Thursday, April 3, 2008

WINDING ON THE WARP


I'm almost ready to start winding the warp onto the back beam. I have yet to hang the weights off the front of the loom. These will tension the warp so that I can move the lease sticks up the warp to clear all the threads.

MOVING UP THE LEASE STICKS


I move the lease sticks individually. I have moved the first one up. This one will stay up there until I start winding the warp. The second one I will move up also, but it will slide back down to the raddle. That doesn't matter. The warp will flow nicely through the stick.

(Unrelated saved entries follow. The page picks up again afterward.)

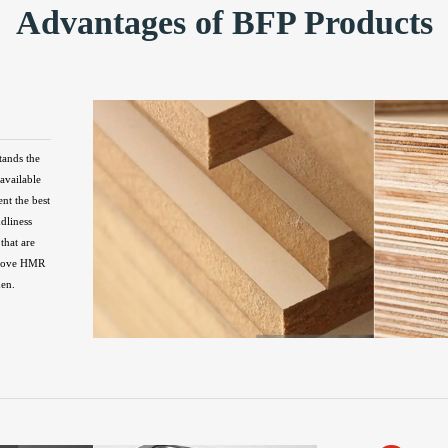
Advantages of BFP Products
tands the
available
ent the best
ndliness
that are
above HMR
hen.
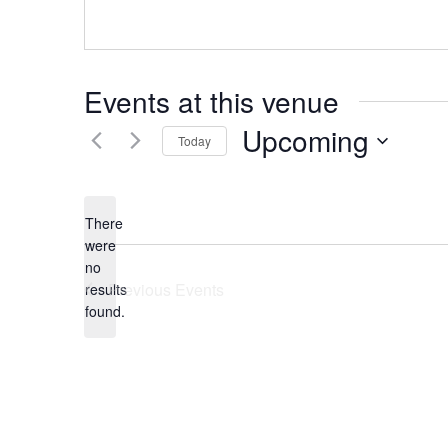
Events at this venue
Upcoming
Today
Select
date.
There
were
no
Notice
Previous
Events
results
found.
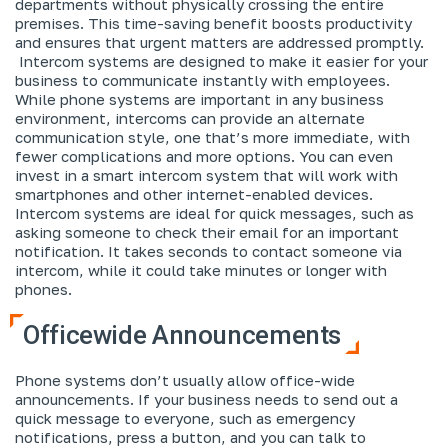
departments without physically crossing the entire
premises. This time-saving benefit boosts productivity
and ensures that urgent matters are addressed promptly.
Intercom systems are designed to make it easier for your
business to communicate instantly with employees.
While phone systems are important in any business
environment, intercoms can provide an alternate
communication style, one that’s more immediate, with
fewer complications and more options. You can even
invest in a smart intercom system that will work with
smartphones and other internet-enabled devices.
Intercom systems are ideal for quick messages, such as
asking someone to check their email for an important
notification. It takes seconds to contact someone via
intercom, while it could take minutes or longer with
phones.
Officewide Announcements
Phone systems don’t usually allow office-wide
announcements. If your business needs to send out a
quick message to everyone, such as emergency
notifications, press a button, and you can talk to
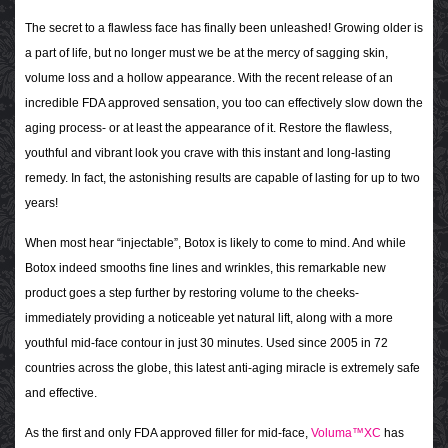
The secret to a flawless face has finally been unleashed! Growing older is
a part of life, but no longer must we be at the mercy of sagging skin,
volume loss and a hollow appearance. With the recent release of an
incredible FDA approved sensation, you too can effectively slow down the
aging process- or at least the appearance of it. Restore the flawless,
youthful and vibrant look you crave with this instant and long-lasting
remedy. In fact, the astonishing results are capable of lasting for up to two
years!
When most hear “injectable”, Botox is likely to come to mind. And while
Botox indeed smooths fine lines and wrinkles, this remarkable new
product goes a step further by restoring volume to the cheeks-
immediately providing a noticeable yet natural lift, along with a more
youthful mid-face contour in just 30 minutes. Used since 2005 in 72
countries across the globe, this latest anti-aging miracle is extremely safe
and effective.
As the first and only FDA approved filler for mid-face,
Voluma™XC
has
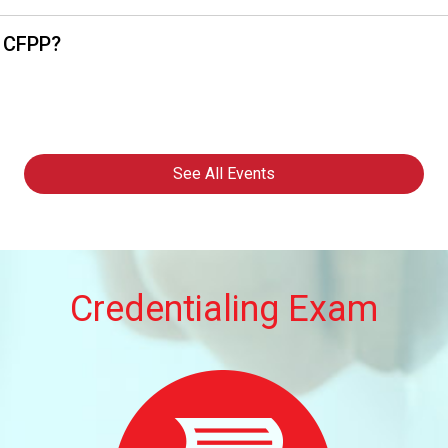
, CFPP?
See All Events
Credentialing Exam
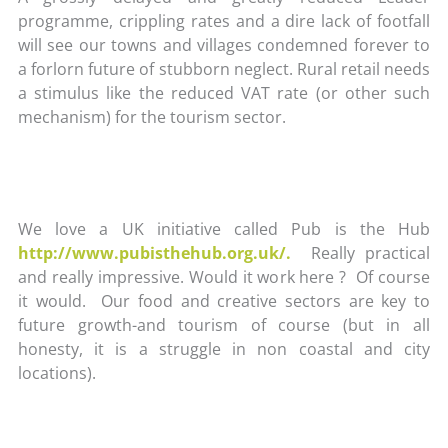
programme, crippling rates and a dire lack of footfall
will see our towns and villages condemned forever to
a forlorn future of stubborn neglect. Rural retail needs
a stimulus like the reduced VAT rate (or other such
mechanism) for the tourism sector.
We love a UK initiative called Pub is the Hub
http://www.pubisthehub.org.uk/.
Really practical
and really impressive. Would it work here ? Of course
it would. Our food and creative sectors are key to
future growth-and tourism of course (but in all
honesty, it is a struggle in non coastal and city
locations).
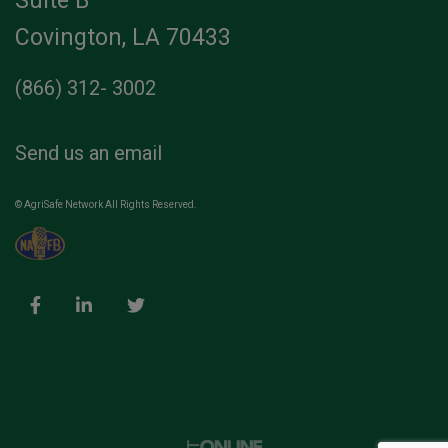
Suite B
Covington, LA 70433
(866) 312- 3002
Send us an email
© AgriSafe Network All Rights Reserved.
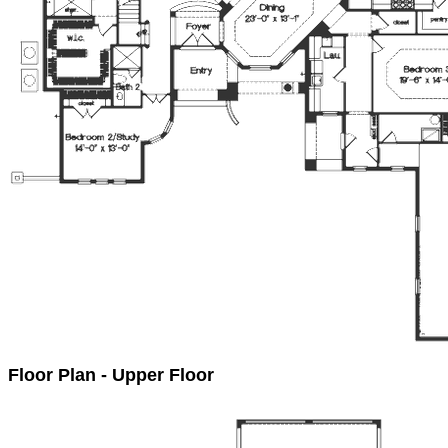
Floor Plan - Upper Floor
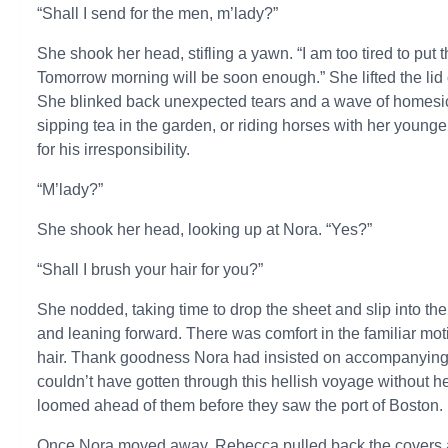
“Shall I send for the men, m’lady?”
She shook her head, stifling a yawn. “I am too tired to put
Tomorrow morning will be soon enough.” She lifted the lid
She blinked back unexpected tears and a wave of homesic
sipping tea in the garden, or riding horses with her young
for his irresponsibility.
“M’lady?”
She shook her head, looking up at Nora. “Yes?”
“Shall I brush your hair for you?”
She nodded, taking time to drop the sheet and slip into the
and leaning forward. There was comfort in the familiar mo
hair. Thank goodness Nora had insisted on accompanying he
couldn’t have gotten through this hellish voyage without he
loomed ahead of them before they saw the port of Boston.
Once Nora moved away, Rebecca pulled back the covers an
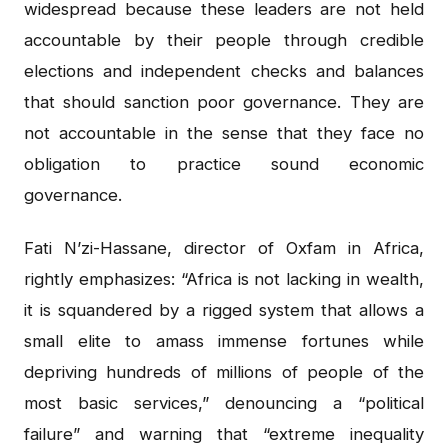
widespread because these leaders are not held
accountable by their people through credible
elections and independent checks and balances
that should sanction poor governance. They are
not accountable in the sense that they face no
obligation to practice sound economic
governance.
Fati N’zi-Hassane, director of Oxfam in Africa,
rightly emphasizes: “Africa is not lacking in wealth,
it is squandered by a rigged system that allows a
small elite to amass immense fortunes while
depriving hundreds of millions of people of the
most basic services,” denouncing a “political
failure” and warning that “extreme inequality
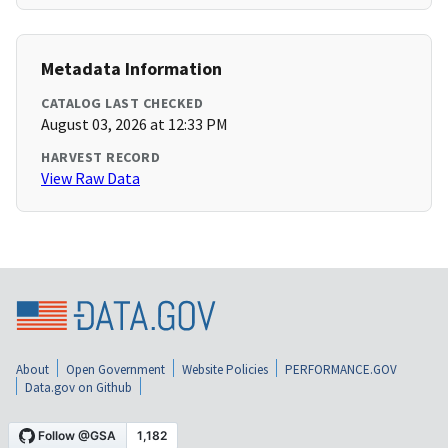
Metadata Information
CATALOG LAST CHECKED
August 03, 2026 at 12:33 PM
HARVEST RECORD
View Raw Data
About
Open Government
Website Policies
PERFORMANCE.GOV
Data.gov on Github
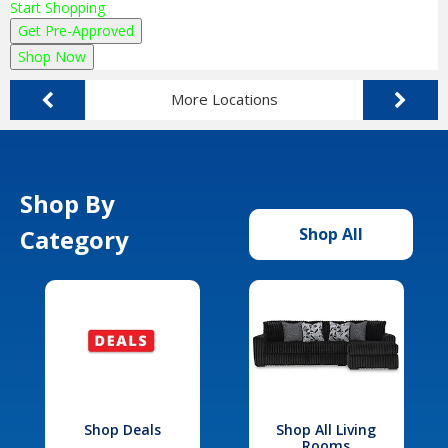
Start Shopping
Get Pre-Approved
Shop Now
More Locations
Shop By
Category
Shop All
Shop Deals
Shop All Living
Rooms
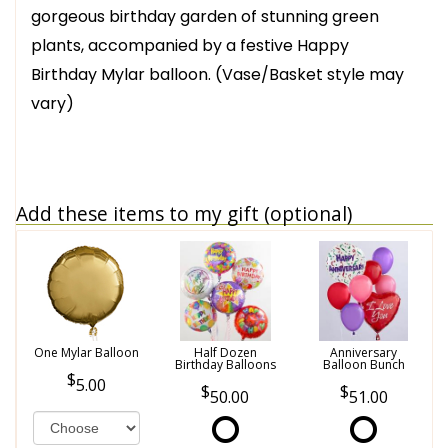
gorgeous birthday garden of stunning green
plants, accompanied by a festive Happy
Birthday Mylar balloon. (Vase/Basket style may
vary)
Add these items to my gift (optional)
One Mylar Balloon
Half Dozen
Anniversary
Birthday Balloons
Balloon Bunch
5.00
50.00
51.00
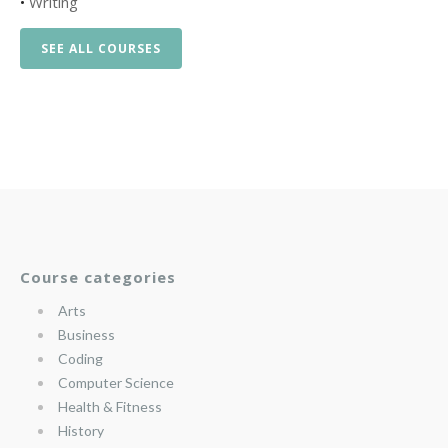
•
Writing
SEE ALL COURSES
Course categories
Arts
Business
Coding
Computer Science
Health & Fitness
History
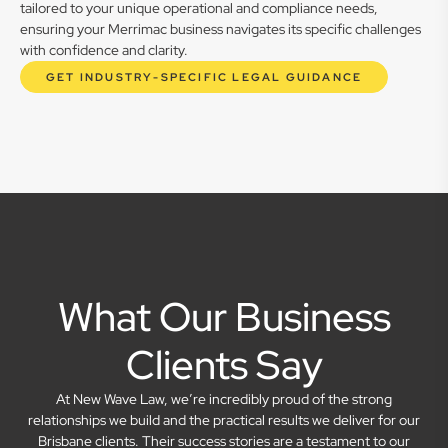
tailored to your unique operational and compliance needs,
ensuring your Merrimac business navigates its specific challenges
with confidence and clarity.
GET INDUSTRY-SPECIFIC LEGAL GUIDANCE
What Our Business
Clients Say
At New Wave Law, we’re incredibly proud of the strong
relationships we build and the practical results we deliver for our
Brisbane clients. Their success stories are a testament to our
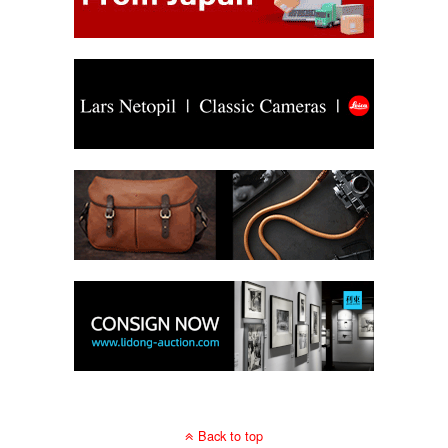
Back to top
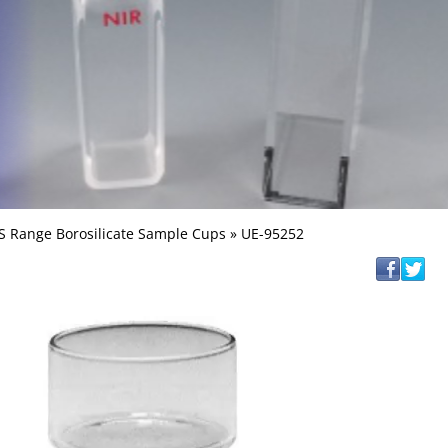
S Range Borosilicate Sample Cups
» UE-95252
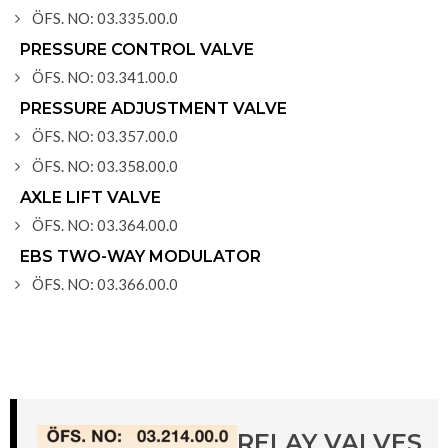
ÖFS. NO: 03.335.00.0
PRESSURE CONTROL VALVE
ÖFS. NO: 03.341.00.0
PRESSURE ADJUSTMENT VALVE
ÖFS. NO: 03.357.00.0
ÖFS. NO: 03.358.00.0
AXLE LIFT VALVE
ÖFS. NO: 03.364.00.0
EBS TWO-WAY MODULATOR
ÖFS. NO: 03.366.00.0
RELAY VALVES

Note the excellent view of my very amateurish nail pounding........

BACK ROD


The rod is now safely on the back beam. It is running parallel to the warp beam. That is critical. If it does not run parallel, the warp will go on crooked and as you weave, the warp tension will get increasingly uneven.

PUTTING ON THE WARPING STICKS


And now it is time to put on the warping sticks. The LeClerc back beam is not round; it is octagonal. I put on eight sticks. Then I wind two to three layers and put on another eight sticks. I continue this way until the warp is wound.

Because the warp is bombyx silk, fine, and very slippery, I insert the warp sticks frequently. I don't want any slippage.









TWISTS YET AGAIN


Remember twists? I'm not done with watching for them. The bout on the right shows what they should look like as I wind them on to the beam: a ribbon of yarn.

The bout to its immediate left shows what they should not be: a round twisted group of yarns. And the bout on the left is not so great either. So I straighten them out before I even try pushing the lease sticks up in preparation for more winding on.








WARP IS WOUND ON

Below, the last of the warp has been wound on. I have removed the front beam, the cloth beam, and the top half of the beater. I have moved the lease sticks up close to the heddles and attached them to the side pieces of the loom. And I have put books under the shafts to lift them up to a comfortable threading height.


KNOTS YET AGAIN

All in all, the warp wound on nicely with little trouble. Only one small problem: a knot appeared out of nowhere on one of the warp ends. Of course it wanted to glue itself to neighboring warp ends. And I will have to watch for that little devil when I start to weave so that I can cut it out right at the back beam and treat it as a broken end. If I don't do that, its attaching to neighbors will likely raise havoc with my sheds. Another reason to get rid of knots while making the warp to begin with!

Related Post:

Even Warp Tensioning
Here are the Warp Bouts

4 comments:

Janice said...

Peg, these descriptions and pictures are a great help--the detail is so precise. In that part where you say you've found another twist, you say you untwist it--how do you do that at that point without making a mess of the warp?
Janice

Anonymous said...

Hello
Thanks for all that detailed information and great pictures!
Jusr curious - what do you use for warp weights?
Thanks. Isabelle

Laura Fry said...

Hi Peg,

When I tie the cross, I tie the four arms of the 'X', not the waist. Makes it *much* easier to find the actual cross and insert the lease sticks properly. :)

Cheers,

Laura

Peg in South Carolina said...

Laura, a tie the waist AND the four arms. You are right, the four arms tied makes it very easy to insert the lease sticks but, in the case of fine and dark colored warps (and perhaps ageing eyes, though mine have stayed pretty good)it doesn't guarantee that there won't be a twist. The tie at the waist is the counting thread. When it is important that all bouts face the same direction, I can easily tell from the bow which side is which.